Although many works tackle specific sections of German history, some handle the country thoughout its entire existence. The following is my selection of the top five. Books relating to the period 1806 - 1918
and 1918 - 1939
can be found via the relevant links.
Balfour's book takes the 'long view' of German history, tracing the formation of this modern nation through the medieval period. In doing so, the author seeks to answer questions about recent German history, including the country's role in both World Wars and the European Union. The resulting volume will be of interest to a wide range of readers.
With this work Fulbrook and Breuilly have produced a marvelous textbook for the mid to higher level student (and, of course, any interested non-students!) All the major themes are covered with clarity and flair, while tables, maps and other material provide an informative and attractive content. Longstanding ideas on German history are also debated.
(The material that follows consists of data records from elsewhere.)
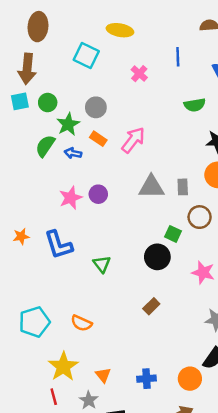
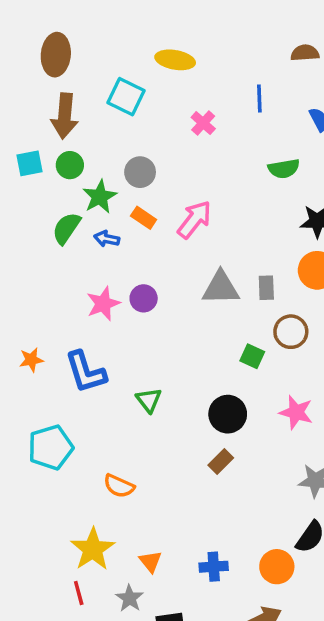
brown arrow: (27, 69) -> (65, 116), moved
black circle: (157, 257) -> (228, 414), moved
cyan pentagon: (34, 322) -> (51, 447), moved

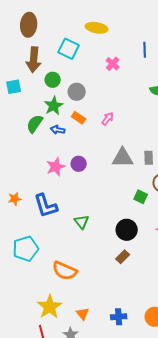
green circle: (70, 165) -> (53, 80), moved
pink arrow: (194, 219) -> (108, 119), size x0.6
orange semicircle: (119, 486) -> (65, 271), size x1.4

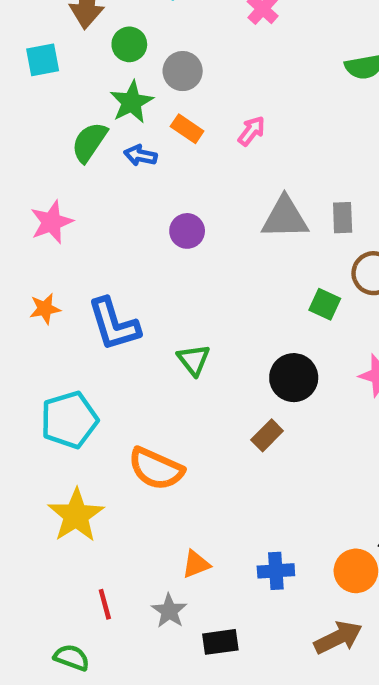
pink star: (56, 167) -> (52, 222), moved
brown rectangle: (123, 257) -> (267, 435), moved
yellow star: (50, 307) -> (76, 515), moved
orange triangle: (83, 314) -> (196, 564), turned 48

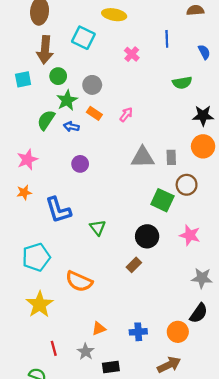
green circle: (129, 44) -> (58, 76), moved
purple circle: (187, 231) -> (80, 164), moved
green square: (325, 304) -> (162, 200), size x1.5
orange star: (45, 309) -> (24, 192), moved

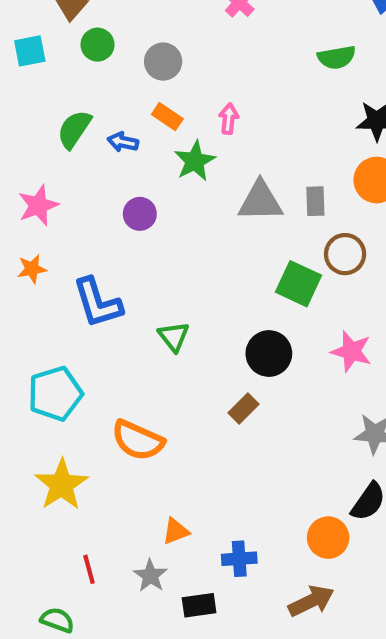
green star: (67, 100) -> (195, 161), moved
pink arrow: (126, 115) -> (229, 119), turned -32
blue cross: (138, 332) -> (239, 559), moved

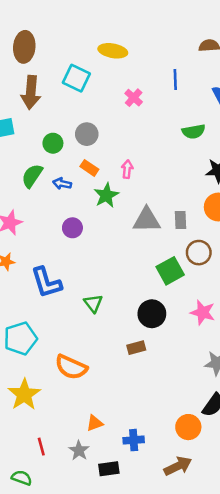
green circle: (97, 45) -> (53, 143), moved
green square: (298, 284) -> (170, 271), turned 36
brown rectangle: (243, 409) -> (136, 348), turned 30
A fairly detailed account by William Carr, this book covers almost the whole period of Germany's existence as a country, using the Congress if Vienna (which redrew Europe in the aftermath of Napoleon's Empire) and the anti-Soviet revolution of the late 1980's as bookends. A History of Germany has become one of the standard student textbooks. Try and get the new fourth edition.
This book should fascinate anyone with a basic knowledge of Germany, for it presents twelve essays, each of which outline a different historical development or controversy regarding the country. As expected, the Holocaust and economics feature, but so do other themes, and those who believe that history is a clear-cut subject will be surprised. The essays concern the era 1870 - 1945.
This, the third and final volume of the 'New Social and Economic History' of Germany, covers the period 1800 until today. A wide variety of themes are covered in a number of ways, from the standard 'names and date' to the more thematic. Volume's 1 (1450-1630) and 2 (1630 - 1800) are also available.